Текст книги "Сквозь строй"
Автор книги: Маргарет Петерсон Хэддикс
Жанр:
Детская фантастика
сообщить о нарушении
Текущая страница: 5 (всего у книги 15 страниц)
– Эми, – торжественно произнес Дэн, – я совершенно точно знаю, чего тебе не хватает.
– Чего?
– Чего-нибудь съесть, – ответил Дэн. – И если это не поможет тебе, то это точно поможет мне. Нелли, пожалуйста, припаркуйся где-нибудь. Я умираю с голода!

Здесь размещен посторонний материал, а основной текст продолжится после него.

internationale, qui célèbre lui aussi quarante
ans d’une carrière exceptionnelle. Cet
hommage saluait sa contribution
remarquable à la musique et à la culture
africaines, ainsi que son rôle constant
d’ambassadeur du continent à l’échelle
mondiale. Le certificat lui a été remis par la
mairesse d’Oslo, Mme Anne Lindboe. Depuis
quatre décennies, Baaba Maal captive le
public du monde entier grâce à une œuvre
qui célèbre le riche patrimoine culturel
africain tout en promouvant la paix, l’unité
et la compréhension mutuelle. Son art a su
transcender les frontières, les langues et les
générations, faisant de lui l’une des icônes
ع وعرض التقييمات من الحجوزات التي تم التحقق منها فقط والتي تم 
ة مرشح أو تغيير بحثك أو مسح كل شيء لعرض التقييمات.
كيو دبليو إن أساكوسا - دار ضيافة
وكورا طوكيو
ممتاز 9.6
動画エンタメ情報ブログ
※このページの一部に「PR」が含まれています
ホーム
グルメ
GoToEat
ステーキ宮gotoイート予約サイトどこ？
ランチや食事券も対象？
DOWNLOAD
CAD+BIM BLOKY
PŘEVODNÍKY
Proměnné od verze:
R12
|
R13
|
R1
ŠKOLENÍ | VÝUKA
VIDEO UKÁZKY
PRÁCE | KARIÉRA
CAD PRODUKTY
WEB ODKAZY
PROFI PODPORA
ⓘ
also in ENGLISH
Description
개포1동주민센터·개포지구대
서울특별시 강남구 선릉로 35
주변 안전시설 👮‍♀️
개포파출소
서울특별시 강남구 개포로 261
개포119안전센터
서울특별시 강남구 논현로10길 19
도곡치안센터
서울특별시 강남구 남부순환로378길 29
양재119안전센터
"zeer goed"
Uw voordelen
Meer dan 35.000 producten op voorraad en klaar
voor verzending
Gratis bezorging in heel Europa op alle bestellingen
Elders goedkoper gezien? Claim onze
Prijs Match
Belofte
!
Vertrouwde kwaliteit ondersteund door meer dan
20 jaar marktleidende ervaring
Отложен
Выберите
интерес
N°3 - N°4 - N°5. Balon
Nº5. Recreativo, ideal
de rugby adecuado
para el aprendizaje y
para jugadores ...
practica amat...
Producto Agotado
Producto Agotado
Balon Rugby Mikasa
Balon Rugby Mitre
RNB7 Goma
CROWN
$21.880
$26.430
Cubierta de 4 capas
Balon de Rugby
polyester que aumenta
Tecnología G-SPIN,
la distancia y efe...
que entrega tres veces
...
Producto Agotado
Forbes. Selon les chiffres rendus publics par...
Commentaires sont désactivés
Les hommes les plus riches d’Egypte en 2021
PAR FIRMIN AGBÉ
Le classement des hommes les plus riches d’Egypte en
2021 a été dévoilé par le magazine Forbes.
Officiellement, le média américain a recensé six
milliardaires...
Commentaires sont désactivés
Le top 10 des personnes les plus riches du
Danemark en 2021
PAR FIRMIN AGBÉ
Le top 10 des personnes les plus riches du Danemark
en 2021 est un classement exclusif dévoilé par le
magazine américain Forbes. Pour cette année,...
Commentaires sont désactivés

– Отлично, я и сама не прочь отдохнуть где-нибудь на обочине, – ответила Нелли, подрезав две «Вольво» и «БМВ», которые в ответ на ее маневр возмущенно загудели.

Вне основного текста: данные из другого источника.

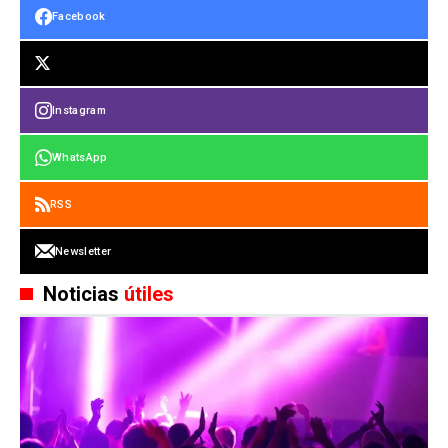
Facebook
Instagram
WhatsApp
RSS
Newsletter
Noticias
útiles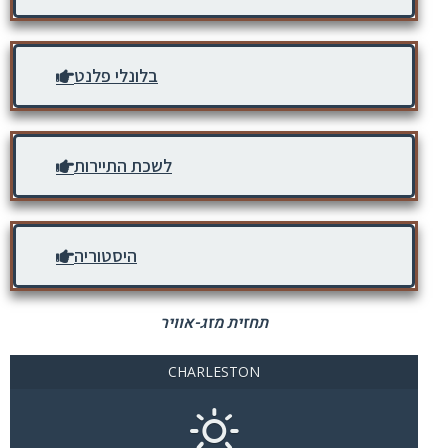
בלונלי פלנט
לשכת התיירות
היסטוריה
תחזית מזג-אוויר
CHARLESTON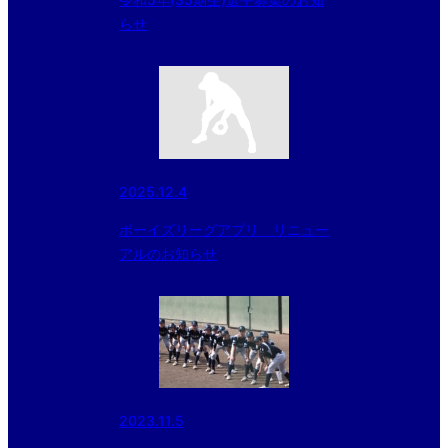
らせ
2025.12.4
ボーイズリーグアプリ リニュー
アルのお知らせ
2023.11.5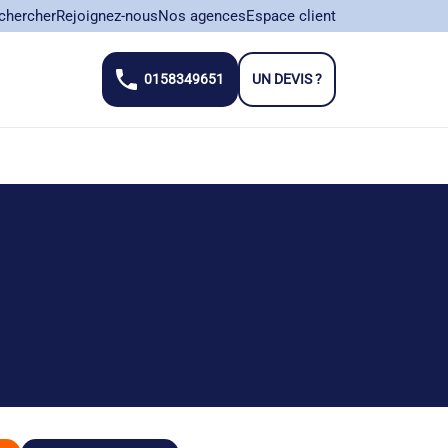
chercher
Rejoignez-nous
Nos agences
Espace client
0158349651
UN DEVIS ?
close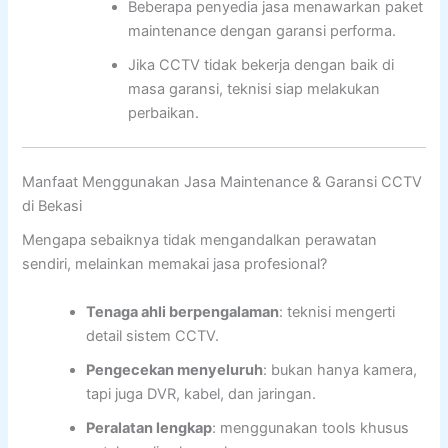
Beberapa penyedia jasa menawarkan paket
maintenance dengan garansi performa.
Jika CCTV tidak bekerja dengan baik di
masa garansi, teknisi siap melakukan
perbaikan.
Manfaat Menggunakan Jasa Maintenance & Garansi CCTV
di Bekasi
Mengapa sebaiknya tidak mengandalkan perawatan
sendiri, melainkan memakai jasa profesional?
Tenaga ahli berpengalaman
: teknisi mengerti
detail sistem CCTV.
Pengecekan menyeluruh
: bukan hanya kamera,
tapi juga DVR, kabel, dan jaringan.
Peralatan lengkap
: menggunakan tools khusus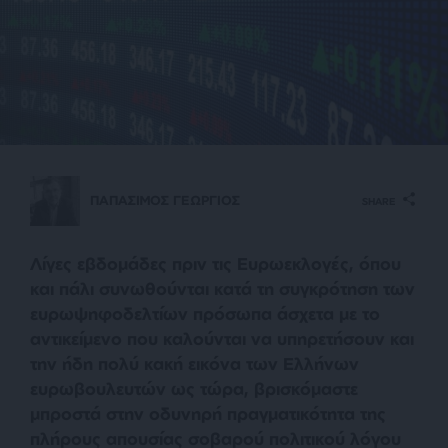
ΠΑΠΑΣΙΜΟΣ ΓΕΩΡΓΙΟΣ
SHARE
Λίγες εβδομάδες πριν τις Ευρωεκλογές, όπου
και πάλι συνωθούνται κατά τη συγκρότηση των
ευρωψηφοδελτίων πρόσωπα άσχετα με το
αντικείμενο που καλούνται να υπηρετήσουν και
την ήδη πολύ κακή εικόνα των Ελλήνων
ευρωβουλευτών ως τώρα, βρισκόμαστε
μπροστά στην οδυνηρή πραγματικότητα της
πλήρους απουσίας σοβαρού πολιτικού λόγου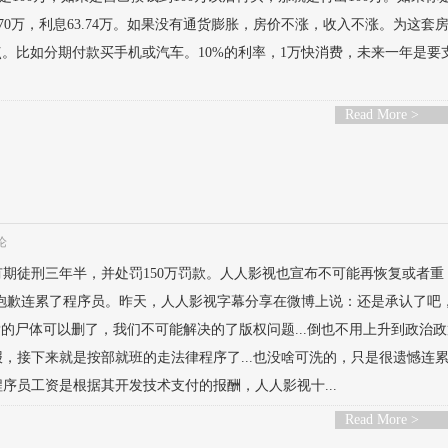
，本金70万，利息63.74万。如果没有通货膨胀，房价不涨，收入不涨。为这套
点。比如分期付款买手机或汽车。10%的利率，1万快消费，未来一年是要
Read More >
论
期徒刑三年半，并处罚150万罚款。人人影视也宣布不可能再恢复或者重
很抱歉连累了程序员。昨天，人人影视字幕分享在微博上说：还是承认了吧
P的尸体可以删了，我们不可能解决的了版权问题...倒也不用上升到政治
，接下来就是按部就班的走法律程序了...也没啥可洗的，只是很遗憾连
序员工资是根据其开发技术支付的报酬，人人影视十...
Read More >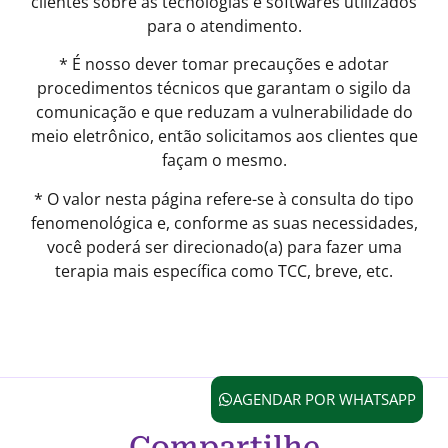
clientes sobre as tecnologias e softwares utilizados
para o atendimento.
* É nosso dever tomar precauções e adotar
procedimentos técnicos que garantam o sigilo da
comunicação e que reduzam a vulnerabilidade do
meio eletrônico, então solicitamos aos clientes que
façam o mesmo.
* O valor nesta página refere-se à consulta do tipo
fenomenológica e, conforme as suas necessidades,
você poderá ser direcionado(a) para fazer uma
terapia mais específica como TCC, breve, etc.
AGENDAR POR WHATSAPP
Compartilhe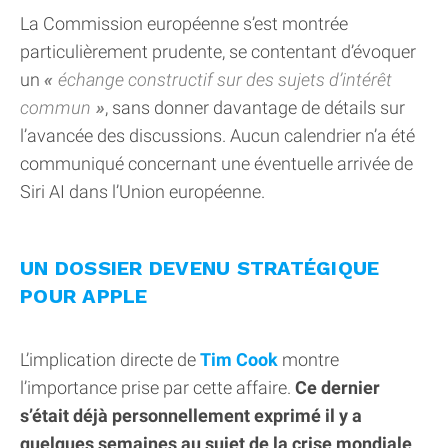
La Commission européenne s’est montrée
particulièrement prudente, se contentant d’évoquer
un
échange constructif sur des sujets d’intérêt
commun
, sans donner davantage de détails sur
l’avancée des discussions. Aucun calendrier n’a été
communiqué concernant une éventuelle arrivée de
Siri AI dans l’Union européenne.
UN DOSSIER DEVENU STRATÉGIQUE
POUR APPLE
L’implication directe de
Tim Cook
montre
l’importance prise par cette affaire.
Ce dernier
s’était déjà personnellement exprimé il y a
quelques semaines au sujet de la crise mondiale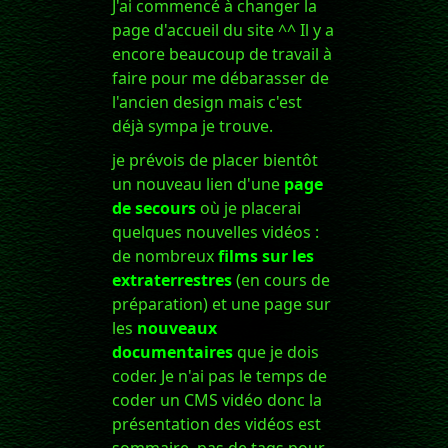
J'ai commencé à changer la
page d'accueil du site ^^ Il y a
encore beaucoup de travail à
faire pour me débarasser de
l'ancien design mais c'est
déjà sympa je trouve.
je prévois de placer bientôt
un nouveau lien d'une
page
de secours
où je placerai
quelques nouvelles vidéos :
de nombreux
films sur les
extraterrestres
(en cours de
préparation) et une page sur
les
nouveaux
documentaires
que je dois
coder. Je n'ai pas le temps de
coder un CMS vidéo donc la
présentation des vidéos est
sommaire, pas de tags pour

Они остановились у заправки, и Дэн сразу побежал к прилавку, где его ждали самые разнообразные и восхитительные вкусности, на какие только способны британцы.
– У них есть то, что называется Мега Монстр Манч? – кричал он на бегу. – Я возьму один! И еще говяжий хула-хуп гриль!
Он начал смахивать в корзинку все, что было на полке.
– Дэн, на каждом континенте есть тонны фастфуда! Чему ты радуешься? – спросила Нелли.
– А тому, что во всех странах мира эта еда одинаковая – такая же, как у нас в Америке, везде или одно и то же, пусть она и называется на других языках так, что невозможно прочитать, – заявил Дэн. – Тут все то, о чем я мечтал всю свою жизнь. – Он взял пакетик хрустящих чипсов из бекона. – Представляешь, как хорошо, что мы сюда попали, а то я бы очень расстроился, если бы их не попробовал. Вот поэтому люди и должны путешествовать по свету!
Эми смотрела на них со стороны и думала о том, что Дэн всегда такой. Сплошная беззаботность! А ее бесконечных тревог с лихвой хватит на двоих. Вдруг она услышала, как где-то прозвучали слова: «Театр „Глобус“». Она повернулась на голос и увидела рядом с кассой телевизор. Шла программа новостей.
«Похоже, в театре „Глобус“ во время сегодняшнего спектакля произошли беспорядки!» – говорил корреспондент Би-би-си.
Эми подошла ближе.
«Сегодня в связи с этими событиями полицией был задержан всемирно известный хип-хоп певец и ведущий популярных телешоу Йона Уизард. Полиция расследует его причастность к происшедшим беспорядкам, ущерб от которых составляет несколько сотен фунтов. На время расследования в „Глобусе“ отменены все спектакли и мероприятия. Полиция рассматривает вопрос о привлечении к ответственности за нанесенный ущерб Йоны Уизарда и других нарушителей порядка».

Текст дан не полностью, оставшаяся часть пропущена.